Whether you’re looking for new dining room furniture or the perfect place for your child or students to lounge in a reading nook, bring biophilia into indoor space by opting for natural materials like wood, stone or slate. Natural materials bring in the textural and pattern variations that we experience in nature and are a great way to “biophilize” a space. Materials such as bamboo, rattan and wood have a natural tactility to them and bring in a sense of warmth.
TEXTURE & COLOR
What could more soothing than the colors found in the natural world? If you love the desert, try adding more chalk, sand, dove grey, muted sage green. Channel the ultimate palette of nature with the colors of sunsets such as burnt orange, light pink, and deep purple, yellow. If you want to bathe in the colors of the forest, try a palette of greens and browns. For city dwellers, color is your chance to go beyond the sterile and cold concrete and asphalt of your immediate neighborhood. And don’t forget about prints inspired by nature such as botanicals which can bring a pop of biophilia into your home or classroom in the form of prints on walls, pillows or other upholstery or other accessories.
Like color choice, deliberate choice in texture is another important biophilia opportunity. Think about tiles with honeycomb-shapes or rug tiles that look like moss. Opt for linen, organic cotton and wool in your soft furnishings and accessories.
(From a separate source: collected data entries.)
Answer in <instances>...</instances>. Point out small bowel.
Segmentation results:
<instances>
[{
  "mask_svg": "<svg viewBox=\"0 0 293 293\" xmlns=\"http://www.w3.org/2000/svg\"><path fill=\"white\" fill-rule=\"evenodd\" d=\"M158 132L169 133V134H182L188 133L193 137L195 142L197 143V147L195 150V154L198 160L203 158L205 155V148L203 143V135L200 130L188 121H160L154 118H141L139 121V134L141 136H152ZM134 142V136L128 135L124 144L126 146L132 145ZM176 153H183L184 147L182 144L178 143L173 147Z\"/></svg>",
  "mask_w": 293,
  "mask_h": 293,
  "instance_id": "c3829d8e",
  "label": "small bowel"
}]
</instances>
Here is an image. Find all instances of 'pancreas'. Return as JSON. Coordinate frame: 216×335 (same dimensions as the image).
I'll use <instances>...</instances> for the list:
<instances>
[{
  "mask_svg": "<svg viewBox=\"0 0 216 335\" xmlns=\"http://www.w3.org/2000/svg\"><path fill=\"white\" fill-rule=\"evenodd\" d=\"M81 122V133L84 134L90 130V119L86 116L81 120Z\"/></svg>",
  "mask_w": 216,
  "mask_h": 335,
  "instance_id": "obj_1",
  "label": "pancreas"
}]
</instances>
The air we breathe is crucial to our well-being so our homes should offer us plenty of fresh air and daylight. Don’t forget to open windows even when it’s chilly out. An open window allows kids to hear the magical sound of the rain, wind or birds singing, and connect us to the season and weather.
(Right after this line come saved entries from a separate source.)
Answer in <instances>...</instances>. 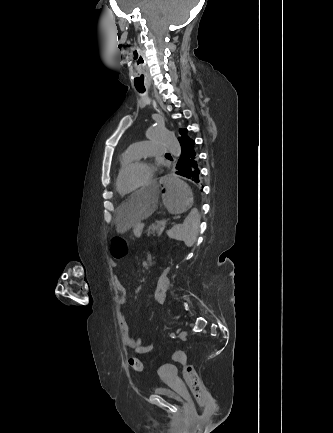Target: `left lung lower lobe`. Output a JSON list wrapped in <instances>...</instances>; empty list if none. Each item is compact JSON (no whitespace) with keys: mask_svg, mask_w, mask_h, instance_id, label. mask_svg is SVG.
<instances>
[{"mask_svg":"<svg viewBox=\"0 0 333 433\" xmlns=\"http://www.w3.org/2000/svg\"><path fill=\"white\" fill-rule=\"evenodd\" d=\"M181 153L177 162L175 172L178 175L190 179L193 183H199L198 153L195 150V141L182 138L179 140Z\"/></svg>","mask_w":333,"mask_h":433,"instance_id":"left-lung-lower-lobe-1","label":"left lung lower lobe"}]
</instances>
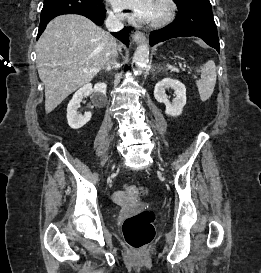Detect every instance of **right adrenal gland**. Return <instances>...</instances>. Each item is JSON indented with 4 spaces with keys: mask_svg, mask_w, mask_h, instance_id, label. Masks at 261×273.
I'll use <instances>...</instances> for the list:
<instances>
[{
    "mask_svg": "<svg viewBox=\"0 0 261 273\" xmlns=\"http://www.w3.org/2000/svg\"><path fill=\"white\" fill-rule=\"evenodd\" d=\"M103 69H106V71H111L110 63H107L106 66L103 67Z\"/></svg>",
    "mask_w": 261,
    "mask_h": 273,
    "instance_id": "2a0ac1e0",
    "label": "right adrenal gland"
}]
</instances>
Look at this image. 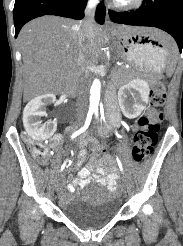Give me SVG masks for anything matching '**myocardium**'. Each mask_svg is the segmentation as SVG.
<instances>
[{"label": "myocardium", "mask_w": 183, "mask_h": 246, "mask_svg": "<svg viewBox=\"0 0 183 246\" xmlns=\"http://www.w3.org/2000/svg\"><path fill=\"white\" fill-rule=\"evenodd\" d=\"M143 0H114V7L127 11L139 7L142 4Z\"/></svg>", "instance_id": "1"}]
</instances>
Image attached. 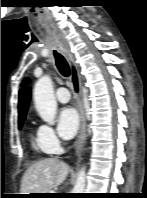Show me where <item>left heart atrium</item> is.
Wrapping results in <instances>:
<instances>
[{
  "label": "left heart atrium",
  "instance_id": "1",
  "mask_svg": "<svg viewBox=\"0 0 147 198\" xmlns=\"http://www.w3.org/2000/svg\"><path fill=\"white\" fill-rule=\"evenodd\" d=\"M79 127V115L76 109L65 107L58 114V132L65 138H72Z\"/></svg>",
  "mask_w": 147,
  "mask_h": 198
}]
</instances>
Of course, candles and essential oil diffusers are an excellent way to bring in the scents of the natural world. Think about adding eucalyptus, rosemary, mint, lavender or bergamot to evoke the natural world.
Just like plants, humans need lots of natural light to survive and feel good. We are healthier when our circadian rhythms (the natural 24-hour cycle that helps us feel energized in the morning and ready for bed in the evenings) are balanced so keep in mind that having access to good daylight helps with that. Arrange your child’s desk so it is next to a window as the natural light will help them stay alert and focused.
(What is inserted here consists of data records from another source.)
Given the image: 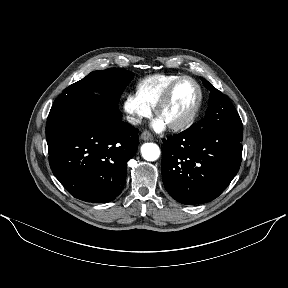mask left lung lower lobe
Segmentation results:
<instances>
[{"instance_id":"0a47b994","label":"left lung lower lobe","mask_w":288,"mask_h":288,"mask_svg":"<svg viewBox=\"0 0 288 288\" xmlns=\"http://www.w3.org/2000/svg\"><path fill=\"white\" fill-rule=\"evenodd\" d=\"M241 142L231 133L200 125L164 139L162 178L167 192L183 204L217 198L240 168Z\"/></svg>"}]
</instances>
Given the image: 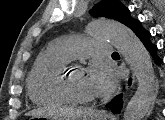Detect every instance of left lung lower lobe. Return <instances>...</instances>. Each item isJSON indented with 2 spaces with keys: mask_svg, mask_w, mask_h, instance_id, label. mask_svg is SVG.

Of course the brighter and airier the better, but we can’t always live in a sun-drenched home or space. You can make sure that window treatments don’t block out the light or you can use mirrors to bounce light around.
One of the basic principles of interior design is to respect the line in a room. For biophilic rooms, try to bring out soft, natural lines wherever possible. Remember that straight lines and sharp angles are less common in nature, yet today, most of our building materials are dominated by straight lines and right angles. In your choice of furniture or accessories, go for curves in the form of curved sofas or chairs, round or oval tables, or tiles with wavy patterns.
BRING IN THE ELEMENTS
Fire. Water. Earth. Adding the basic elements into your everyday living space can absolutely help to connect us to the natural places. With kids, you’ll want to be cautious about safety but adding a firepit in your backyard, a fountain in your living room, or even clay pots or vases with pebbles just about anywhere are an excellent way to bring in the elements.
Adding these elements from nature into your space should help it go from sterile to natural, boosting you and your child’s moods and helping to connect us to the natural place that we live within.